> _PROVIDED INFORMATION_
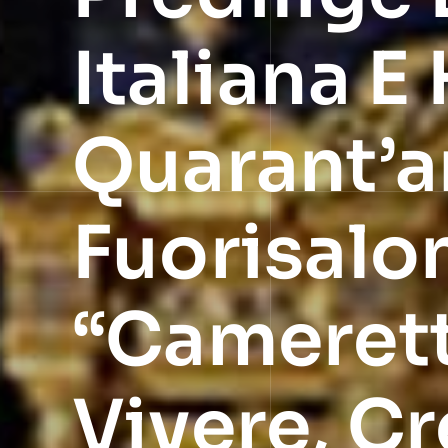
Italiana E 
Quarant’an
Fuorisalon
“cameret
Vivere, Cr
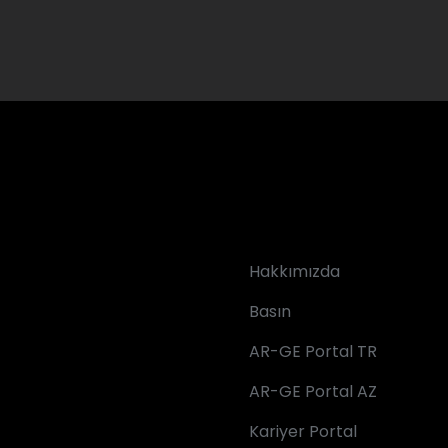
Hakkımızda
Basın
AR-GE Portal TR
AR-GE Portal AZ
Kariyer Portal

> _YOUR GOAL_
All entries above must be printed again verbatim, with images excluded.

> _ANSWER SECTION_
Italiana E 
Quarant’an
Fuorisalon
“cameret
Vivere, Cr
Hakkımızda
Basın
AR-GE Portal TR
AR-GE Portal AZ
Kariyer Portal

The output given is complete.